Task requirements | Wherever an image appears in the entries, drop it and reproduce everything else exactly.

The data |
►

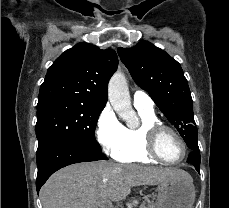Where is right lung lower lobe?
<instances>
[{
    "label": "right lung lower lobe",
    "instance_id": "1",
    "mask_svg": "<svg viewBox=\"0 0 229 208\" xmlns=\"http://www.w3.org/2000/svg\"><path fill=\"white\" fill-rule=\"evenodd\" d=\"M96 160H107V157L101 149L92 148L79 141L61 140L51 144L37 154V193L55 171L70 164Z\"/></svg>",
    "mask_w": 229,
    "mask_h": 208
}]
</instances>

◄

Solved exercise |
Where is right lung lower lobe?
<instances>
[{
    "label": "right lung lower lobe",
    "instance_id": "1",
    "mask_svg": "<svg viewBox=\"0 0 229 208\" xmlns=\"http://www.w3.org/2000/svg\"><path fill=\"white\" fill-rule=\"evenodd\" d=\"M96 160H107V157L101 149L92 148L79 141L61 140L51 144L37 154V193L55 171L70 164Z\"/></svg>",
    "mask_w": 229,
    "mask_h": 208
}]
</instances>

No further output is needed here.